2. Cumulative incidence function plot
(1). Cumulative incidence function
Before creating a figure, we need to construct a model for the cumulative incidence function in order to examine the differences in survival among the three states, stratified by the sex of the patients and we need to use cuminc()
function from the tidycmprsk
package to build a CIF model.
# Cumulative incidence functioin
require(tidycmprsk)
CIF <- cuminc(Surv(Time, Status) ~ Sex, data = Dt.Plot)
cuminc()
function requires two main arguments:
After we fitted a cumulative incidence function, we can pass it into functions for creating figures.
(2). Customized theme
To more effectively customize non-graphical components in ggplot2
for survival data, it is recommended to create a function that allows for theme customization.
# Customize theme of kaplan meier curve
Customized.Theme <- function(){
theme_survminer() %+replace% # a ggplot2 function
theme(panel.border = element_blank(),
panel.background = element_blank(),
panel.grid.major = element_blank(),
panel.grid.minor = element_blank(),
axis.line.x = element_line(), # these two are for the axis line
axis.line.y = element_line(),
axis.text.x = element_text(size = 11), # there two are for texts in axes
axis.text.y = element_text(size = 11),
axis.ticks.x = element_line(), # these two are for ticks in axes
axis.ticks.y = element_line(),
axis.title.x = element_text(size = 11, face = 'bold', vjust = -1),
axis.title.y = element_text(size = 11, face = 'bold', angle = 90, vjust = 3),
legend.title = element_text(size = 11, face = 'bold'),
legend.text = element_text(size = 11),
legend.position = 'right',
plot.title = element_text(hjust = 0.5))
}
In the Customized.Theme()
function, we set the font weight to bold and font size to 11 for the x-axis label, y-axis label, and main title. Additionally, we remove the background and grid lines.
(3). Plot
Now, we will create a figure to visualize the cumulative incidence function (CIF
). To do this, we will use the ggcuminc()

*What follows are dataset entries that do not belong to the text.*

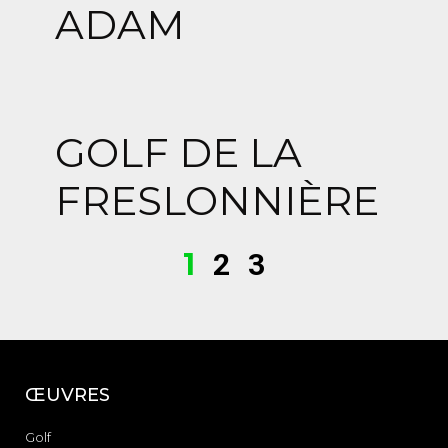
ADAM
GOLF DE LA
FRESLONNIÈRE
1
2
3
ŒUVRES
Golf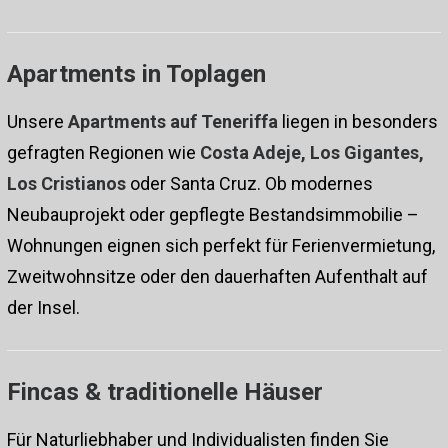
Apartments in Toplagen
Unsere
Apartments auf Teneriffa
liegen in besonders
gefragten Regionen wie
Costa Adeje, Los Gigantes,
Los Cristianos
oder Santa Cruz. Ob modernes
Neubauprojekt oder gepflegte Bestandsimmobilie –
Wohnungen eignen sich perfekt für Ferienvermietung,
Zweitwohnsitze oder den dauerhaften Aufenthalt auf
der Insel.
Fincas & traditionelle Häuser
Für Naturliebhaber und Individualisten finden Sie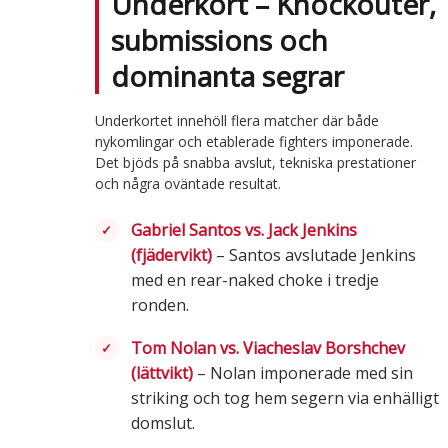
Underkort – Knockouter,
submissions och
dominanta segrar
Underkortet innehöll flera matcher där både
nykomlingar och etablerade fighters imponerade.
Det bjöds på snabba avslut, tekniska prestationer
och några oväntade resultat.
Gabriel Santos vs. Jack Jenkins
(fjädervikt)
– Santos avslutade Jenkins
med en rear-naked choke i tredje
ronden.
Tom Nolan vs. Viacheslav Borshchev
(lättvikt)
– Nolan imponerade med sin
striking och tog hem segern via enhälligt
domslut.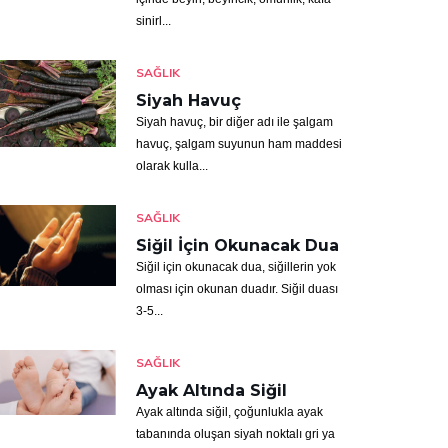
sinirl...
SAĞLIK
Siyah Havuç
Siyah havuç, bir diğer adı ile şalgam
havuç, şalgam suyunun ham maddesi
olarak kulla...
SAĞLIK
Siğil İçin Okunacak Dua
Siğil için okunacak dua, siğillerin yok
olması için okunan duadır. Siğil duası
3-5...
SAĞLIK
Ayak Altında Siğil
Ayak altında siğil, çoğunlukla ayak
tabanında oluşan siyah noktalı gri ya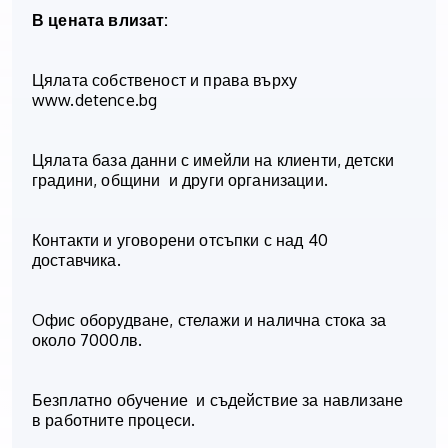
В цената влизат:
Цялата собственост и права върху
www.detence.bg
Цялата база данни с имейли на клиенти, детски
градини, общини
и други организации.
Контакти и уговорени отсъпки с над 40
доставчика.
Oфис оборудване, стелажи и налична стока за
около 7000лв.
Безплатно обучение
и съдействие за навлизане
в работните процеси.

function from the ggsurvfit
package, which requires three arguments:
-
x
: this argument represents a cumulative incidence function model from either cuminc()
or survfit2()
;
-
outcome
: this is an argument for indicating which outcome(s) to include in plot and default is to include the first competing event;
-
theme
: this is an argument for a survfit
theme and default is theme_ggsurvfit_default()
.
# Create title and outcome
Title <- paste0('Cumulative Incidence of Death from \n MGUS or Progression to PCM Stratified by ', 'Sex')

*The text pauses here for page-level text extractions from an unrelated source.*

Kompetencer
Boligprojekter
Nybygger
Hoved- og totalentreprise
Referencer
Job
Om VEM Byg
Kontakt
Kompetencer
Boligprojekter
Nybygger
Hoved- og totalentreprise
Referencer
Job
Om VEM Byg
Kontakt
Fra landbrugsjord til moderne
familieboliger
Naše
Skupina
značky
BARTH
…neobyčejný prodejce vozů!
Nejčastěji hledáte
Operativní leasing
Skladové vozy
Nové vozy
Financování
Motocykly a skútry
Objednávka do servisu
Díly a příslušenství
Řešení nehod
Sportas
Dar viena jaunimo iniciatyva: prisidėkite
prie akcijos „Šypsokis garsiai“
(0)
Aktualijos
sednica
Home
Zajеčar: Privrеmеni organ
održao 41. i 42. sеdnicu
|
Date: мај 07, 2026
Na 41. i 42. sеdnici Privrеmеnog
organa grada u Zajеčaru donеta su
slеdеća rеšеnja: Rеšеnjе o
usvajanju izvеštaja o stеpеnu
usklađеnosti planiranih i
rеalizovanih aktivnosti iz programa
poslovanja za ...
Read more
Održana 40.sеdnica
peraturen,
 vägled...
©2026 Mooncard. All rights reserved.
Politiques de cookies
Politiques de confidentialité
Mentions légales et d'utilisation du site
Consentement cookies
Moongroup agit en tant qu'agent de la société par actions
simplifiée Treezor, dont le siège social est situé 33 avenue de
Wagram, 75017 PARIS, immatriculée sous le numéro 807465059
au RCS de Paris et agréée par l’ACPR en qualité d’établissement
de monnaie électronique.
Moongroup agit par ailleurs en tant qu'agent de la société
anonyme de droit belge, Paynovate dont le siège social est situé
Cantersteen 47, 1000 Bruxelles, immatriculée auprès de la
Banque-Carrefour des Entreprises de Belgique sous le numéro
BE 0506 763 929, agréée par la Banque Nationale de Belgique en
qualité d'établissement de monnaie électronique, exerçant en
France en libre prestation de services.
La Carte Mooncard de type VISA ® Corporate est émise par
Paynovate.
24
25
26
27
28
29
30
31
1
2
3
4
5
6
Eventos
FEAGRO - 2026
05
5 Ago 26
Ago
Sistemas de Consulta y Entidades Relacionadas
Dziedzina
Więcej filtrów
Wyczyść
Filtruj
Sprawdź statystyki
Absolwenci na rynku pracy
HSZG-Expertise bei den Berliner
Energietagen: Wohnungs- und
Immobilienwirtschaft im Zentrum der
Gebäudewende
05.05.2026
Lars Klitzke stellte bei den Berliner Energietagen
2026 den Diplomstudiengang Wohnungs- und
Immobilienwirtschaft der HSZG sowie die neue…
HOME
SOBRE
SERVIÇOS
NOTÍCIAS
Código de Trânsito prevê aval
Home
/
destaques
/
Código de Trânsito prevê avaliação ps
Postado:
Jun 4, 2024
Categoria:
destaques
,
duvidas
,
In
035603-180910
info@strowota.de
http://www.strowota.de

Oucome <- c("Plasma Cell Malignancy", "Death")
# Create CIF plot
CIF_Plot <- ggcuminc(x = CIF, # the above CIF function
outcome = Oucome, # the label for competing events
theme = Customized.Theme()) + # customize theme
labs(x = 'Time (Years Post Diagnosis)', # modify xlab, ylab, and main title
y = 'Cumulative Incidence',
title = Title)
CIF_Plot
Here we go!
(4). Comparison between Kaplan-Meier curve
In contrast to the cumulative incidence function, the Kaplan-Meier curve estimates the failure rate for each competing event separately. When the event of interest is progression to PCM, the death due to MGUS will be considered as censored events, in addition to the usual censored observations. On the other hand, the cumulative incidence function uses the overall survival function, which takes into account events from both the competing events and the events of interest.
It is clear that the Kaplan-Meier curve for progression to PCM treats events that are due to death as censored at later years post-diagnosis, which cannot be accurately represented. However, this situation can be visualized using the cumulative incidence function.